Week of January 25, 2015

Embed from Getty Images

 

Blizzard Hits New England; 56th Grammy Awards; Rice Sworn in as Secretary of State; Sir Winston Churchill’s State Funeral; First Transatlantic Call

 

What You Were Talking About This Week: juno

Earlier this week, millions of people in the northeast made massive preparations for what meteorologists and politicians referred to as potentially “historic” snowfall. The National Weather Service called the storm, Juno, “life-threatening.” New York City Mayor Bill de Blasio said “I want everyone to understand that we are facing—most likely—one of the largest snowstorms in the history of this city.” Nearly 8,000 flights were cancelled. Subway service suspended. Highways shut down.
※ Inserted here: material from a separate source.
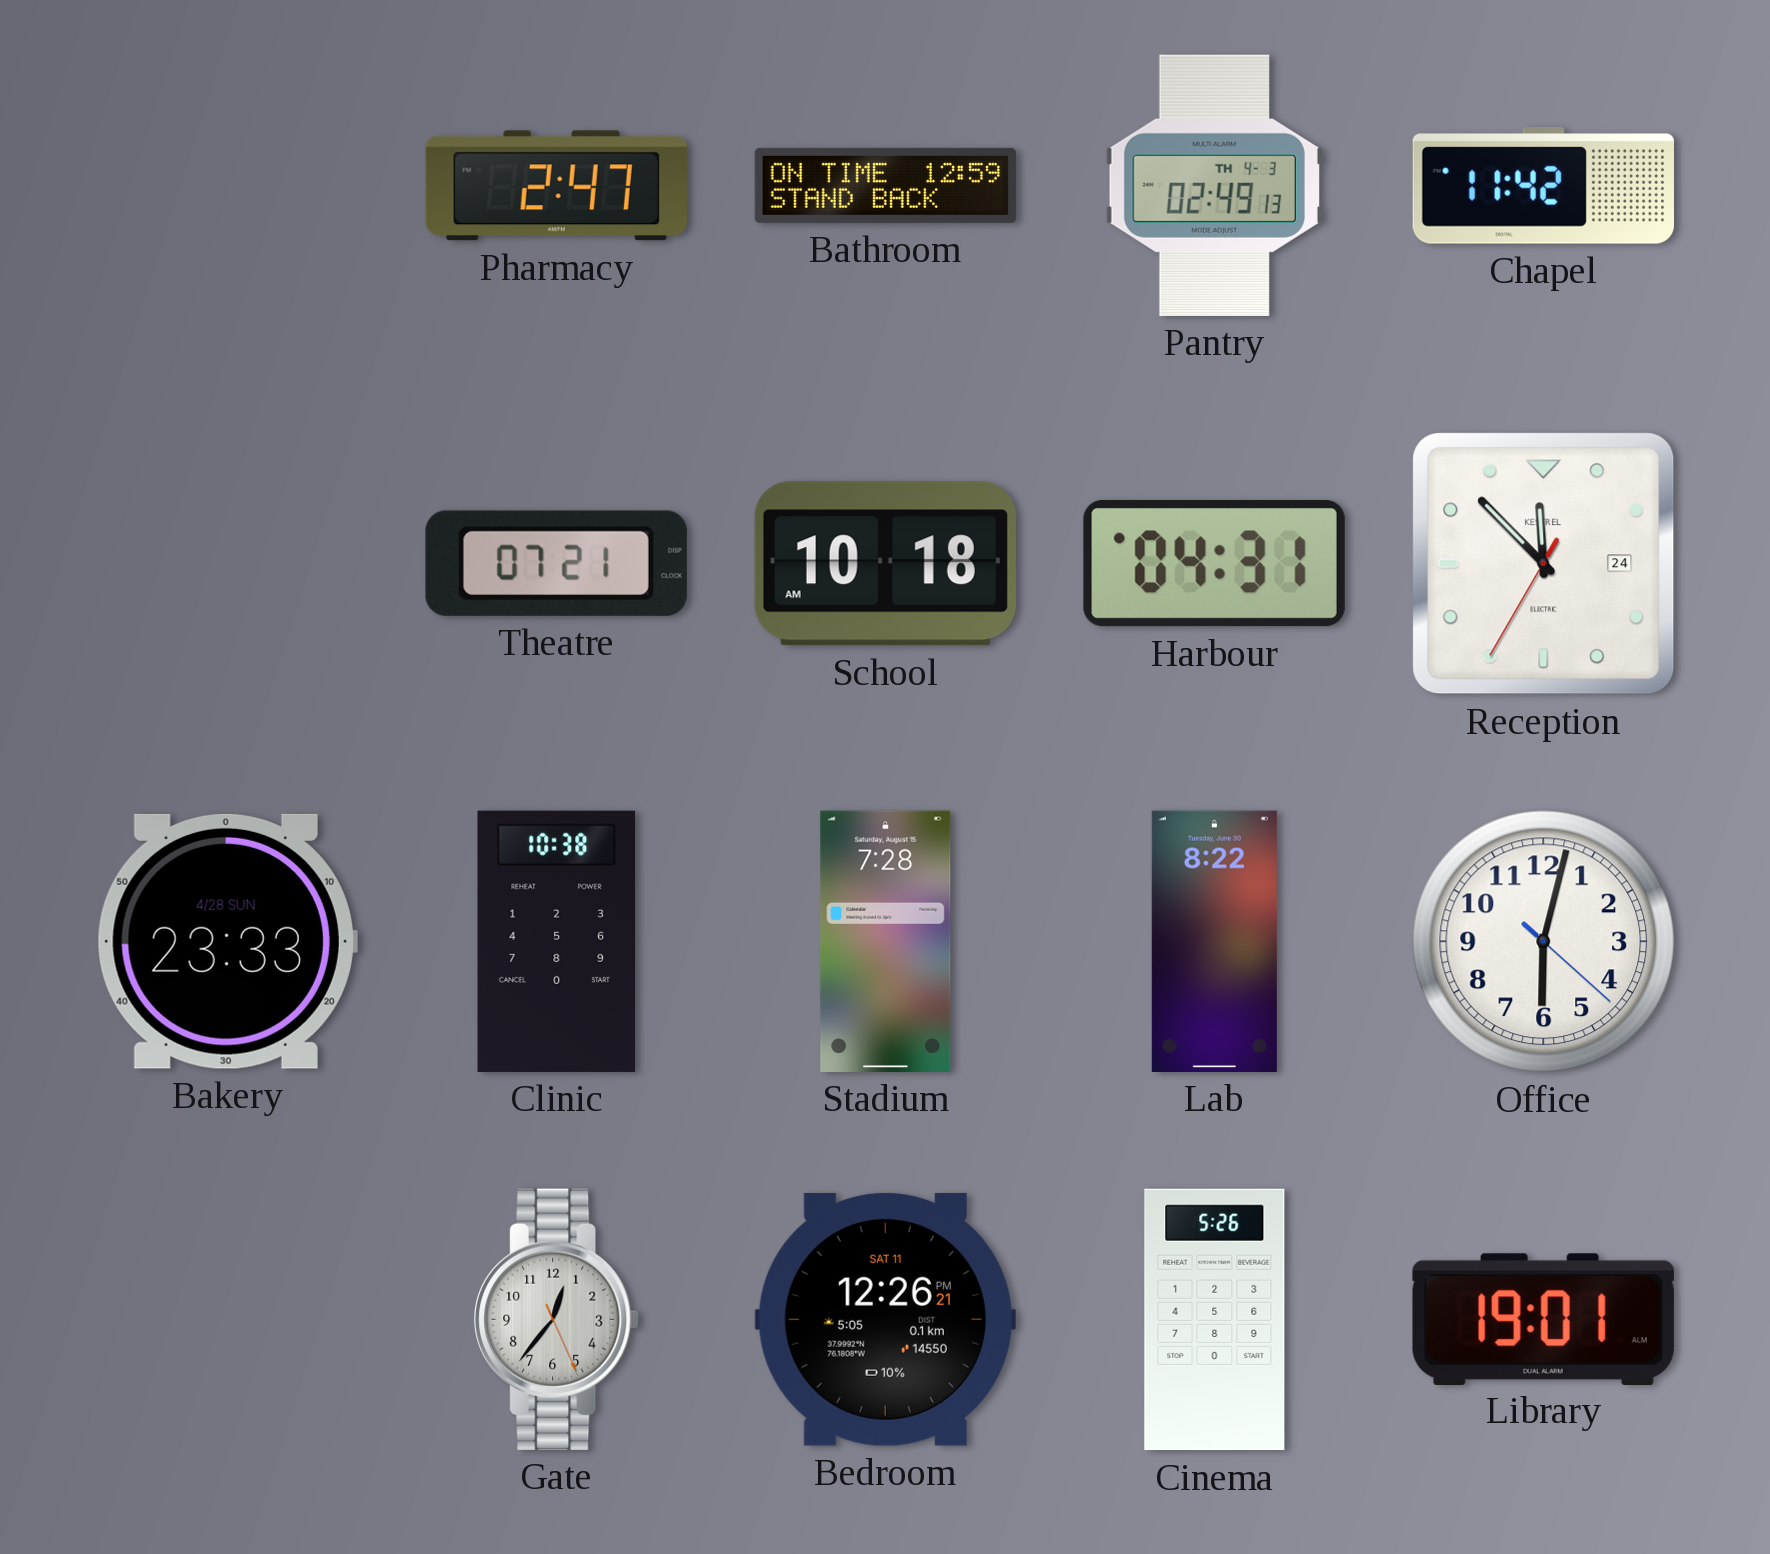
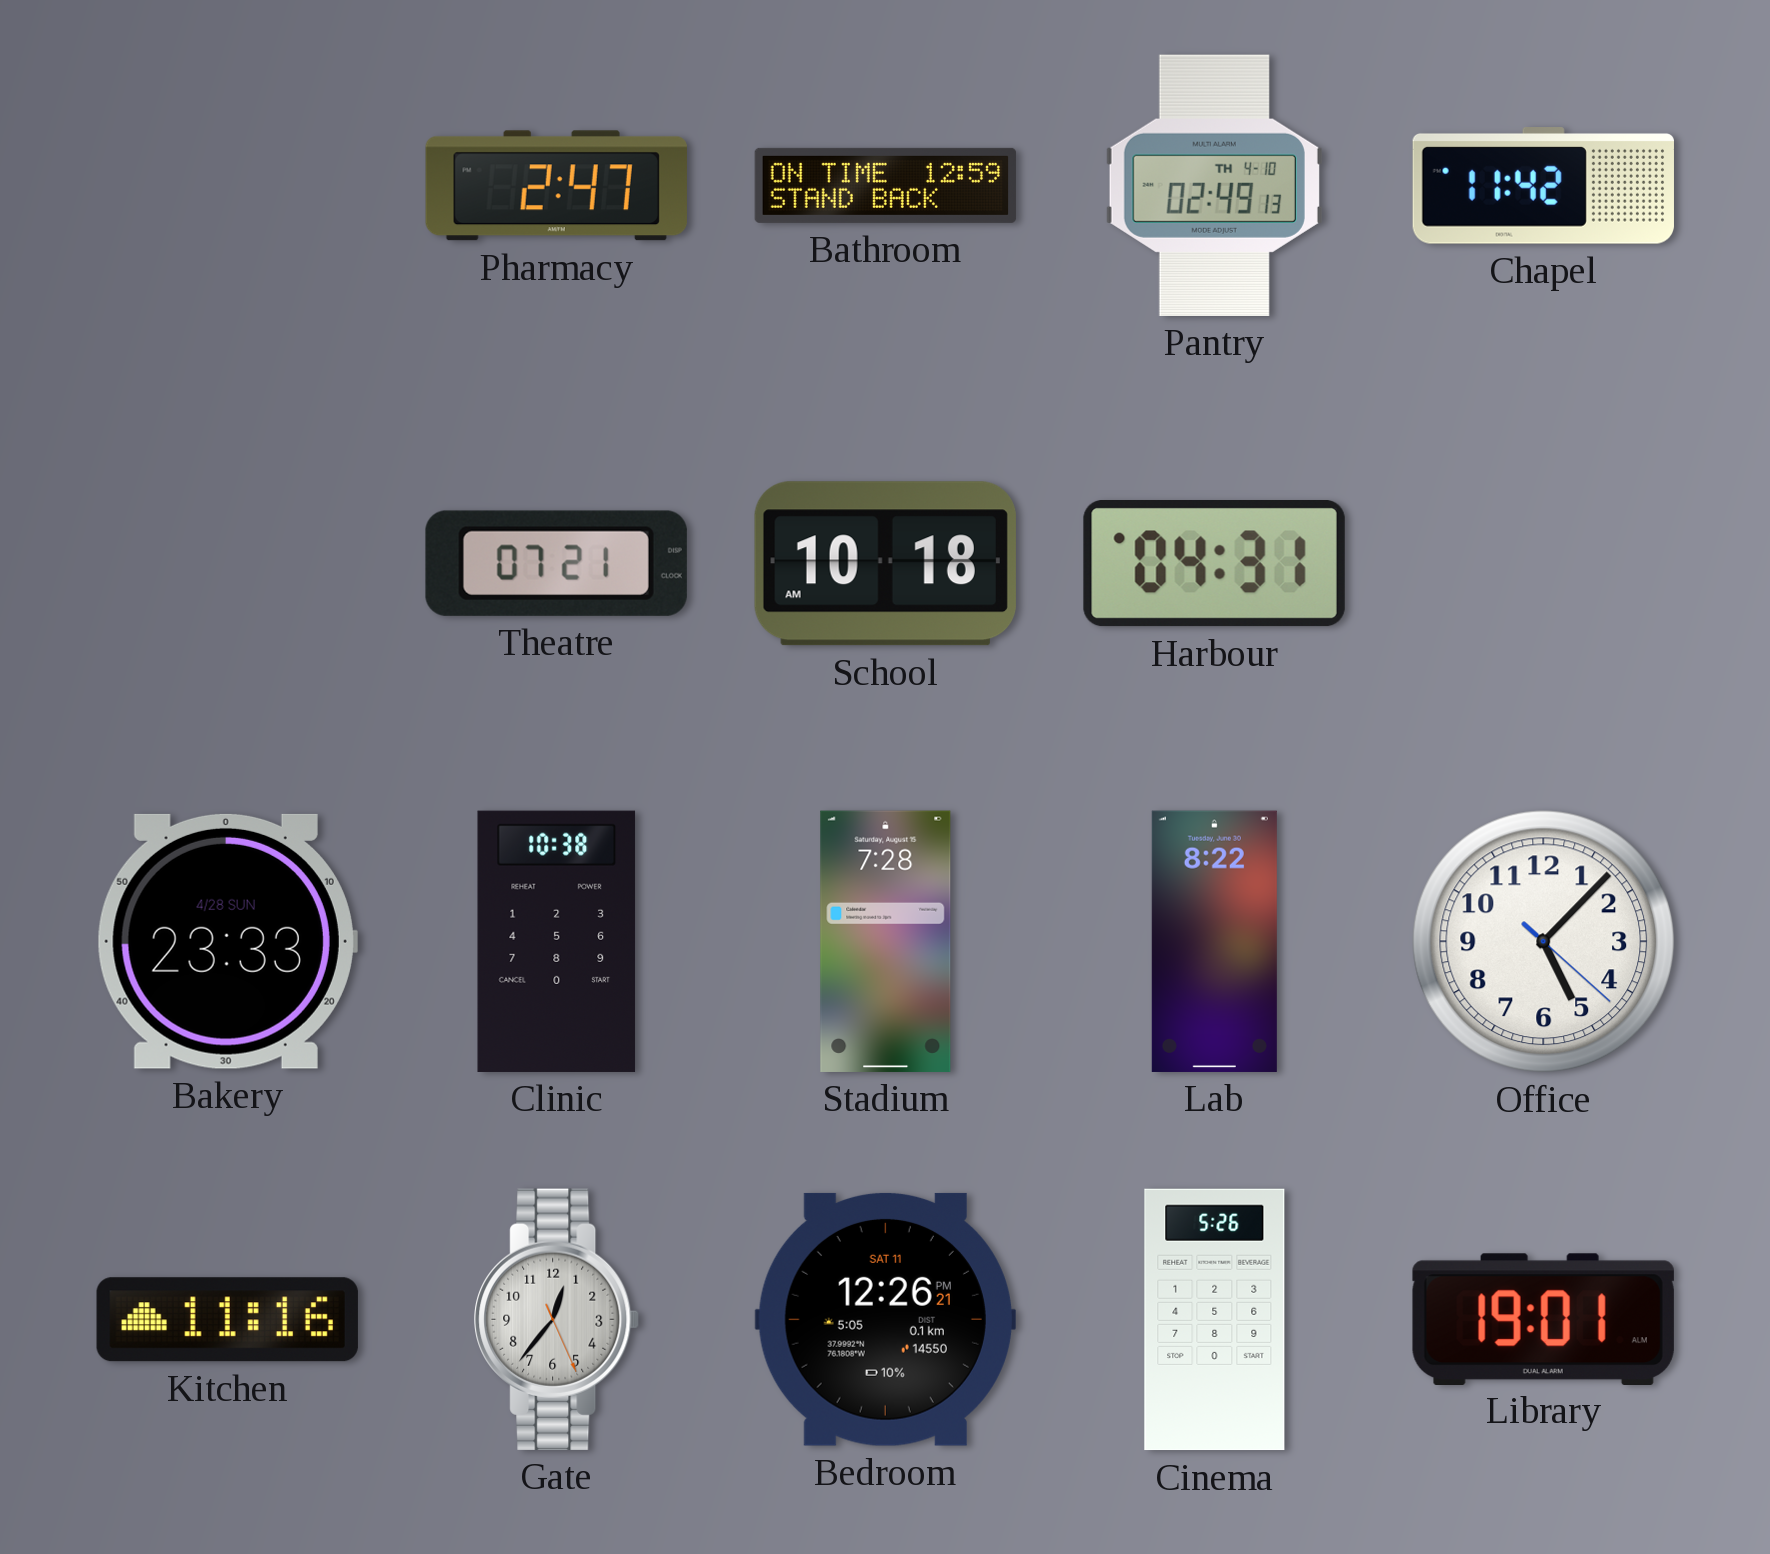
Pantry date: TH 4-3 -> TH 4-10
Reception: 11:52 -> none
Office: 6:02 -> 5:07
Kitchen: none -> 11:16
And then the storm turned east overnight, meaning New York City got at most 9 inches instead of the predicted three feet (parts of Long Island, however, reported more than two feet). New England got pelted with several feet of snow. While Boston had about two feet, Worcester, Massachusetts, reported a record snowfall of 34.5 inches—with 31.9 inches on January 27 alone!

The National Weather Service apologized. From a Facebook post: “The science of forecasting storms, while continually improving, still can be subject to error…Efforts, including research, are already underway to more easily communicate that forecast uncertainty.” As advanced as our technology may be, sometimes there’s just no predicting the weather. And for what it’s worth, we’ve been over-preparing for storms for decades.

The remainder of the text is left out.